Department of Electrical and Computer Engineering, Texas Tech University
Current one-size-fits-all methods of cancer treatment select drugs that target the whole population, or some large segment of the population. The outlined research is based on the vision that considering a patient?s individual genetic make-up will help in selecting drugs that yields the best personalized prognosis. New generation of cancer drugs designed to interfere with specific molecular targets have been developed in the last decade. The success of these targeted drugs have been limited since the selection of the drugs and the time and sequence of drug administration are based on empirical principles without mathematical models to design and estimate the efficiency of intervention strategies. The goal of this proposal is to provide a theoretical and computational framework to estimate the uncertainties in genetic regulatory network modeling and generate robust therapeutic strategies for genetic diseases such as cancer.
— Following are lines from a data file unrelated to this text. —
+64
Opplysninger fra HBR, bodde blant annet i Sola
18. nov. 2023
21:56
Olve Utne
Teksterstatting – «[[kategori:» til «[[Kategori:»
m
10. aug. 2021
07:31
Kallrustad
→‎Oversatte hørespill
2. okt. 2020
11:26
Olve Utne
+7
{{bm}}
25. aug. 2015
One of the objectives of genetic regulatory network modeling is to design and analyze therapeutic intervention strategies aimed at moving the network out of undesirable states, such as those associated with disease, and into desirable ones. However, limited experimental data prevent accurate inference of the mathematical model of the genetic regulatory network. For the success of a mathematically designed intervention strategy for genetic diseases, it is critical to (a) study the effect of modeling errors on the predictive power of the inferred network model and on the intervention outcome and (b) design control strategies that posses some degree of robustness to the modeling uncertainties. The project is timely and appropriate as increasing the effectiveness of cancer therapies in the clinical setting will require intervention strategies that possess some degree of robustness to the uncertainties in the modeling process. The proposed research is expected to provide bounds on the performance of mathematically designed intervention strategies. Algorithms to design robust control strategies with the objectives of avoiding extremely undesirable results (minimax design) or improving the expected chances of success (Bayesian approach) will be developed. The developed strategies will be applied to the problem of intervention in human cancer cell lines and targeted therapy in mice models, in collaboration with the PI?s medical collaborators at Translational Genomics Research Institute (TGen) and University of Texas Health Sciences Center at San Antonio (UTHSCSA).
The interdisciplinary nature of this proposal promises to foster cross-fertilization of ideas between electrical engineering and systems biology through research and education. Some of the salient features of the education and outreach plan are to (i) develop an interdisciplinary graduate course on Genetic Regulatory Network Modeling and Control and an undergraduate course on Engineering Applications in Biology, (ii) establish a research laboratory at Texas Tech University to prepare students with skills in Genomic Signal Processing (GSP) research, (iii) involve undergraduates in GSP research through Project Laboratory Courses and the TTU Howard Hughes Medical Institute Undergraduate Science Education Program, (iv) increase awareness of GSP among K-12 students through the Clark Scholars program and presentations at events involving high school students, and (v) further interactions with the Medical Research Community. The research results will be disseminated to the broad audience via peer reviewed publications, conference presentations and seminars.